The Department of State notified Congress in 2019 of its plan to create a new bureau to focus on cybersecurity and the security aspects of emerging technologies. In January 2021, the Secretary approved the bureau’s creation. The Chair and Ranking Member of a House committee asked the Government Accountability Office (GAO) to review State’s efforts to advance U.S. interests in cyberspace.
In its report, released on January 28, GAO said State did not demonstrate that it used data and evidence to develop its proposal for establishing the new Bureau of Cyberspace Security and Emerging Technologies (CSET). In response to GAO requests for such data and evidence, State provided GAO with briefing slides outlining different options for the new bureau and an action memo, approved by the Secretary of State. The memo recommended that CSET focus on cyberspace security and the security aspects of emerging technologies and report to the Under Secretary for Arms Control and International Security, while the Bureau of Economic and Business Affairs (EB) would continue to have responsibility for digital economy issues.
However, State did not explain how it would address any challenges associated with the decision on CSET’s organizational placement. For example, the memo did not address how State would coordinate internally on the cybersecurity aspects of digital economy policy issues with cyber diplomacy functions split between CSET and EB. The memo also did not specify how State would develop consolidated positions and set priorities for State’s international cyberspace efforts, given the separation of these issues. Moreover, neither the briefing nor the action memo contained analyses supporting the additional details laid out in State’s 2019 notification to Congress on CSET, including support for proposed resource allocations for the new bureau. Without developing data and evidence to support its proposal for the new bureau, GAO maintains that State lacks assurance that its proposal will effectively set priorities and allocate appropriate resources for the bureau to achieve its intended goals.
GAO recommends that the Secretary of State should ensure that State uses data and evidence to justify its current proposal, or any new proposal, to establish the Bureau of Cyberspace Security and Emerging Technologies to enable the bureau to effectively set priorities and allocate resources to achieve its goals.
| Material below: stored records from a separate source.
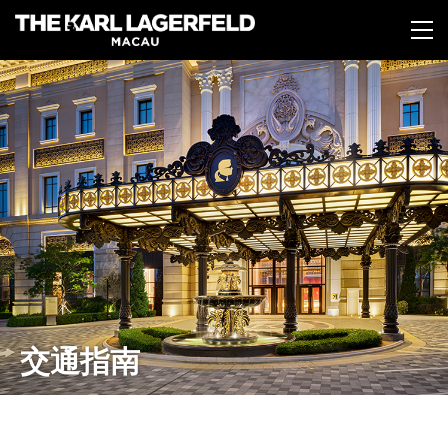
跳
转
到
主
要
内
容
交通指南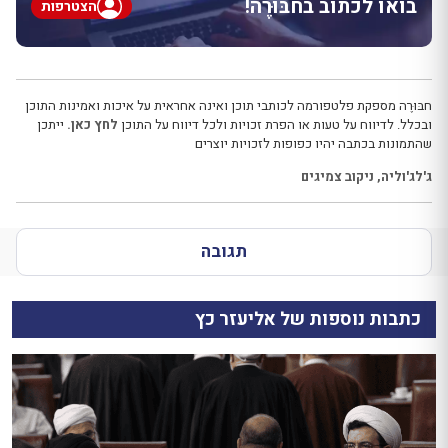
בואו לכתוב בחבּוּרֶה!
הצטרפות
חבּוּרֶה מספקת פלטפורמה לכותבי תוכן ואינה אחראית על איכות ואמינות התוכן
ובכלל. לדיווח על טעות או הפרת זכויות ולכל דיווח על התוכן
לחץ כאן.
ייתכן
שהתמונות בכתבה יהיו כפופות לזכויות יוצרים
ג'לג'וליה
,
ניקוב צמיגים
תגובה
כתבות נוספות של אליעזר כץ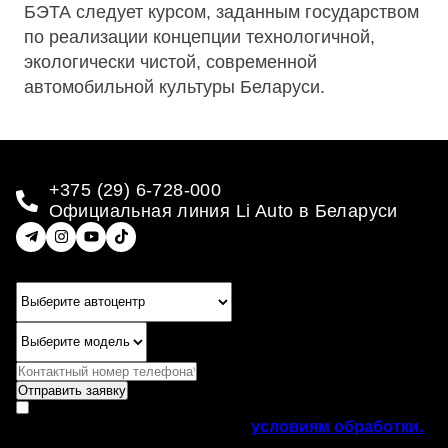
БЭТА следует курсом, заданным государством
по реализации концепции технологичной,
экологически чистой, современной
автомобильной культуры Беларуси.
+375 (29) 6-728-000
Официальная линия Li Auto в Беларуси
Отправить заявку
Согласен(на) на направление рекламных рассылок
на указанные каналы согласно
условиям обработки.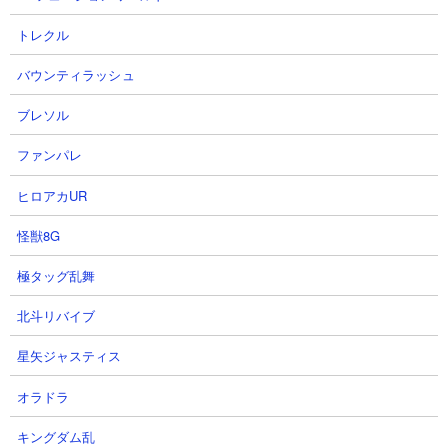
トレクル
バウンティラッシュ
ブレソル
ファンパレ
ヒロアカUR
２．使徒強襲レベル13 無課金4種編成攻略
怪獣8G
【出撃メンバー】
極タッグ乱舞
北斗リバイブ
【攻略概要】
星矢ジャスティス
「ふーか」さんの攻略動画です。アイテムはスニャイパーを使
用、にゃんコンボはなし。大狂乱ゴム、スライム、ムキあし、暗
オラドラ
黒だけを使った無課金キャラ4種のみの編成。雑魚をすべて片づけ
たあとは、ほぼ大狂乱ゴムとスライムの2体を定期的に出していく
キングダム乱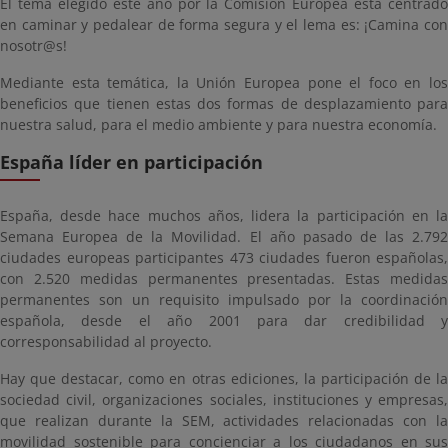
El tema elegido este año por la Comisión Europea está centrado
en caminar y pedalear de forma segura y el lema es: ¡Camina con
nosotr@s!
Mediante esta temática, la Unión Europea pone el foco en los
beneficios que tienen estas dos formas de desplazamiento para
nuestra salud, para el medio ambiente y para nuestra economía.
España líder en participación
España, desde hace muchos años, lidera la participación en la
Semana Europea de la Movilidad. El año pasado de las 2.792
ciudades europeas participantes 473 ciudades fueron españolas,
con 2.520 medidas permanentes presentadas. Estas medidas
permanentes son un requisito impulsado por la coordinación
española, desde el año 2001 para dar credibilidad y
corresponsabilidad al proyecto.
Hay que destacar, como en otras ediciones, la participación de la
sociedad civil, organizaciones sociales, instituciones y empresas,
que realizan durante la SEM, actividades relacionadas con la
movilidad sostenible para concienciar a los ciudadanos en sus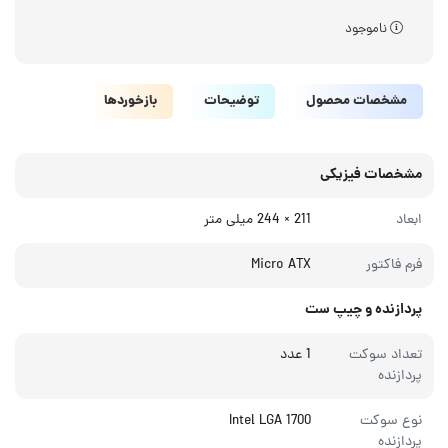
ناموجود
مشخصات محصول
توضیحات
بازخوردها
مشخصات فیزیکی
ابعاد
211 × 244 میلی‌ متر
فرم فاکتور
Micro ATX
پردازنده و چیپ ست
تعداد سوکت
1 عدد
پردازنده
نوع سوکت
Intel LGA 1700
پردازنده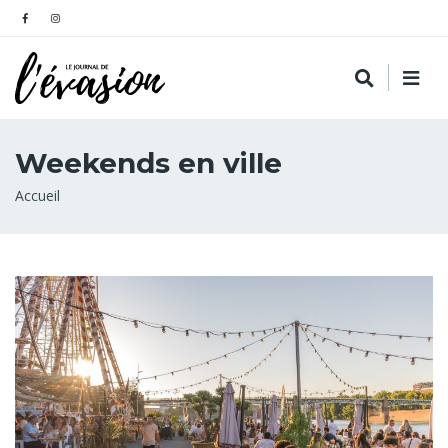
Weekends en ville
Fil
Accueil
d'Ariane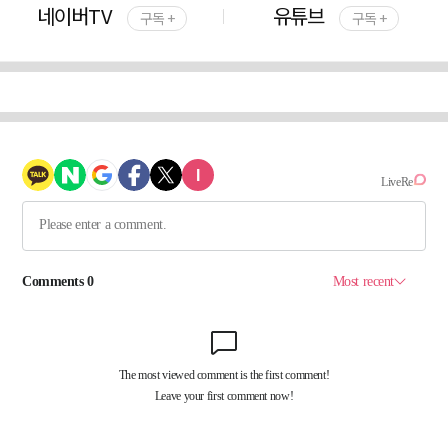
네이버TV
유튜브
구독 +
구독 +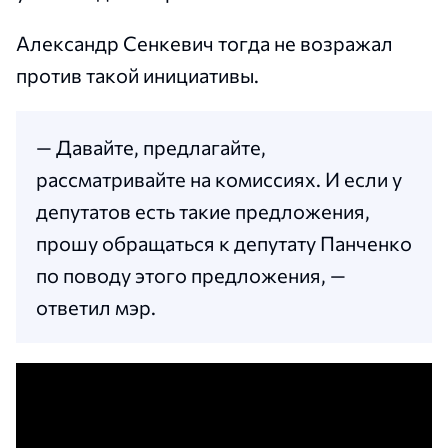
Александр Сенкевич тогда не возражал
против такой инициативы.
— Давайте, предлагайте,
рассматривайте на комиссиях. И если у
депутатов есть такие предложения,
прошу обращаться к депутату Панченко
по поводу этого предложения, —
ответил мэр.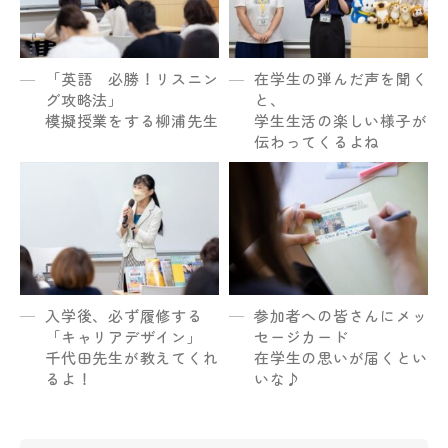
「英語 必勝！リスニン
在学生の弾んだ声を聞く
グ攻略法」
と、
模擬授業をする柳浦先生
学生生活の楽しい様子が
伝わってくるよね
入学後、必ず履修する
参加者への皆さんにメッ
「キャリアデザイン」
セージカード
千代田先生が教えてくれ
在学生の思いが届くとい
るよ！
いな♪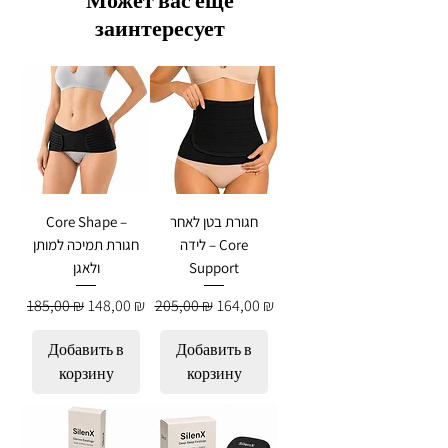
заинтересует
חגורת בטן לאחר
Core Shape –
לידה – Core
חגורת תמיכה למותן
Support
ולאגן
Обычная цена
Цена со скидкой
Обычная цена
Цена со скидкой
185,00 ₪
148,00 ₪
205,00 ₪
164,00 ₪
Добавить в
Добавить в
корзину
корзину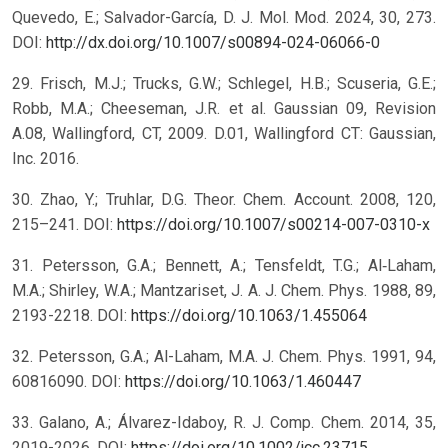
Quevedo, E.; Salvador-García, D. J. Mol. Mod. 2024, 30, 273.
DOI:
http://dx.doi.org/10.1007/s00894-024-06066-0
29. Frisch, M.J.; Trucks, G.W.; Schlegel, H.B.; Scuseria, G.E.;
Robb, M.A.; Cheeseman, J.R. et al. Gaussian 09, Revision
A.08, Wallingford, CT, 2009. D.01, Wallingford CT: Gaussian,
Inc. 2016.
30. Zhao, Y.; Truhlar, D.G. Theor. Chem. Account. 2008, 120,
215–241. DOI:
https://doi.org/10.1007/s00214-007-0310-x
31. Petersson, G.A.; Bennett, A.; Tensfeldt, T.G.; Al‐Laham,
M.A.; Shirley, W.A.; Mantzariset, J. A. J. Chem. Phys. 1988, 89,
2193-2218. DOI:
https://doi.org/10.1063/1.455064
32. Petersson, G.A.; Al-Laham, M.A. J. Chem. Phys. 1991, 94,
60816090. DOI:
https://doi.org/10.1063/1.460447
33. Galano, A.; Álvarez-Idaboy, R. J. Comp. Chem. 2014, 35,
2019-2026. DOI:
https://doi.org/10.1002/jcc.23715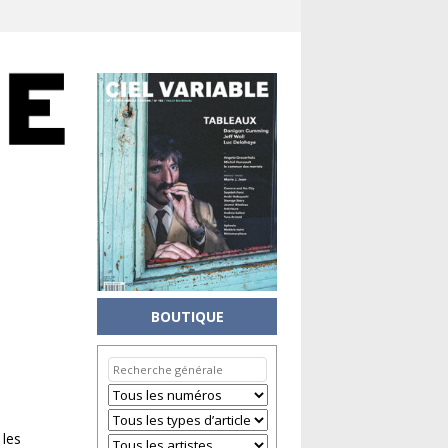
BOUTIQUE
 les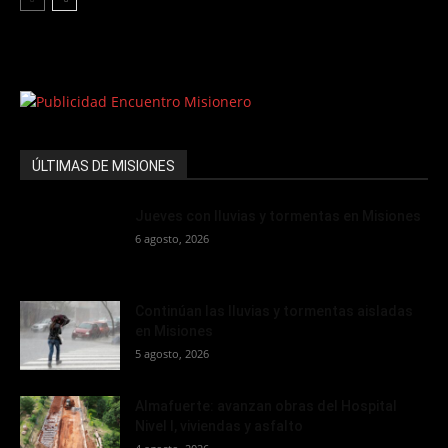
ÚLTIMAS DE MISIONES
Jueves con lluvias y tormentas en Misiones
6 agosto, 2026
Continúan las lluvias y tormentas aisladas
en Misiones
5 agosto, 2026
Almafuerte: avanzan obras del Hospital
Nivel I, viviendas y asfalto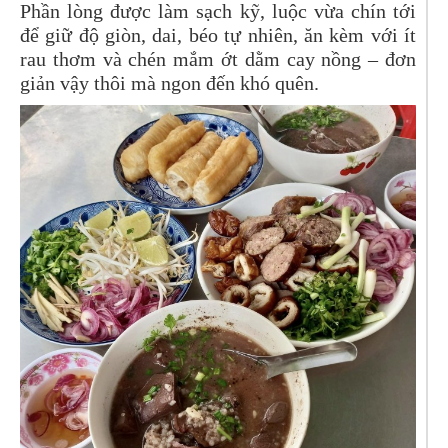
Phần lòng được làm sạch kỹ, luộc vừa chín tới
để giữ độ giòn, dai, béo tự nhiên, ăn kèm với ít
rau thơm và chén mắm ớt dằm cay nồng – đơn
giản vậy thôi mà ngon đến khó quên.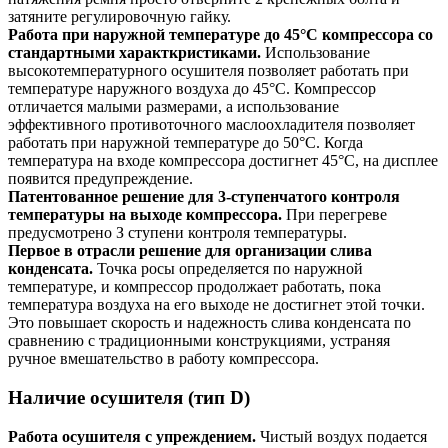
затяните регулировочную гайку.
Работа при наружной температуре до 45°С компрессора со
стандартными характкристиками.
Использование
высокотемпературного осушителя позволяет работать при
температуре наружного воздуха до 45°С. Компрессор
отличается малыми размерами, а использование
эффективного противоточного маслоохладителя позволяет
работать при наружной температуре до 50°С. Когда
температура на входе компрессора достигнет 45°С, на дисплее
появится предупреждение.
Патентованное решение для 3-ступенчатого контроля
температуры на выходе компрессора.
При перегреве
предусмотрено З ступени контроля температуры.
Первое в отрасли решение для организации слива
конденсата.
Точка росы определяется по наружной
температуре, и компрессор продолжает работать, пока
температура воздуха на его выходе не достигнет этой точки.
Это повышает скорость и надежность слива конденсата по
сравнению с традиционными конструкциями, устраняя
ручное вмешательство в работу компрессора.
Наличие осушителя (тип D)
Работа осушителя с упреждением.
Чистый воздух подается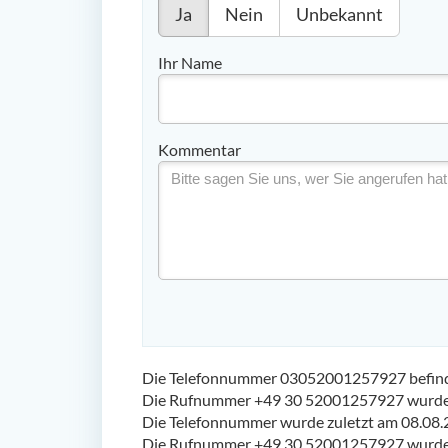
Ja
Nein
Unbekannt
Ihr Name
Kommentar
Die Telefonnummer 03052001257927 befindet
Die Rufnummer +49 30 52001257927 wurde 
Die Telefonnummer wurde zuletzt am 08.08.
Die Rufnummer +49 30 52001257927 wurde 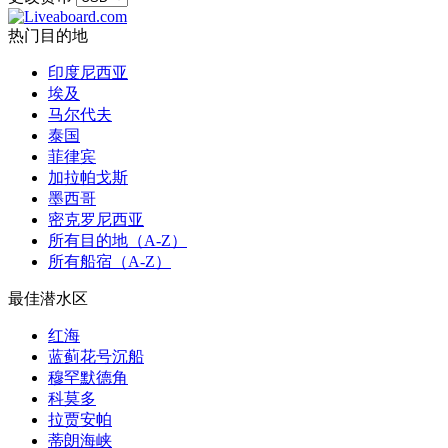
热门目的地
印度尼西亚
埃及
马尔代夫
泰国
菲律宾
加拉帕戈斯
墨西哥
密克罗尼西亚
所有目的地（A-Z）
所有船宿（A-Z）
最佳潜水区
红海
蓝蓟花号沉船
穆罕默德角
科莫多
拉贾安帕
蒂朗海峡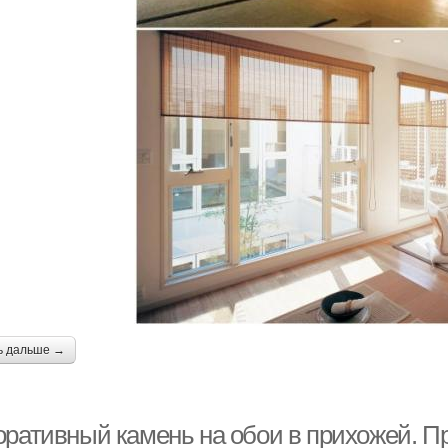
ь дальше →
оративный камень на обои в прихожей. 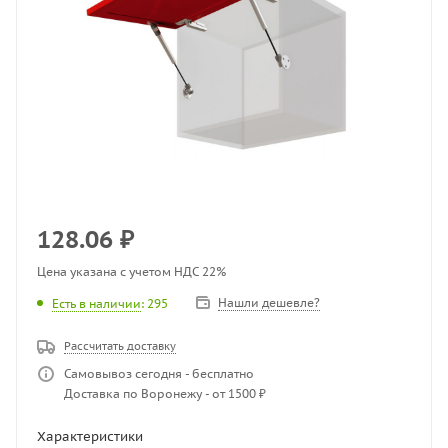
128.06
₽
Цена указана с учетом НДС 22%
Нашли дешевле?
Есть в наличии
: 295
Рассчитать доставку
Самовывоз сегодня - бесплатно
Доставка по Воронежу - от 1500 ₽
Характеристики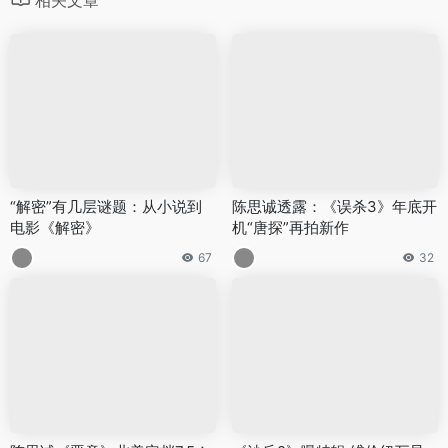
“解密”有几层谜题：从小说到
陈思诚透露：《误杀3》年底开
电影《解密》
机“唐探”再拍新作
67
32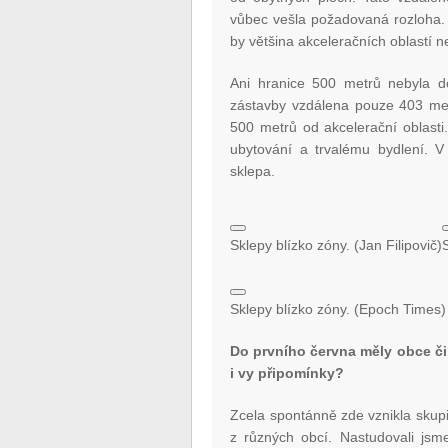
vůbec vešla požadovaná rozloha. Sá
by většina akceleračních oblastí 
Ani hranice 500 metrů nebyla do
zástavby vzdálena pouze 403 met
500 metrů od akcelerační oblast
ubytování a trvalému bydlení. V
sklepa.
Sklepy blízko zóny. (Jan Filipovič)
Sklepy blízko zóny. (Epoch Times)
Do prvního června měly obce či
i vy připomínky?
Zcela spontánně zde vznikla skupina
z různých obcí. Nastudovali jsme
While State disagreed with GAO’s characterization of its use of data and evidence to develop its proposal for CSET, it agreed that reviewing such information to evaluate program effectiveness can be useful. State commented that it has provided GAO with appropriate material on its decision to establish CSET and has not experienced challenges in coordinating cyberspace security policy across the department while the CSET proposal has been in discussion. State concluded that this provides assurance that CSET will allow the new bureau to effectively set priorities and allocate resources. The watchdog responded that the documents State provided in response to GAO’s requests, including a set of briefing slides and an action memo to the Secretary, did not sufficiently demonstrate that it used data and evidence in developing its proposal. In addition, GAO said State’s comment that it has not experienced coordination challenges in recent years is not sufficient evidence that the potential for such challenges does not exist. GAO concludes that without evidence to support the creation of the new bureau, State lacks needed assurance that the bureau will effectively set priorities and allocate appropriate resources to achieve its intended goals.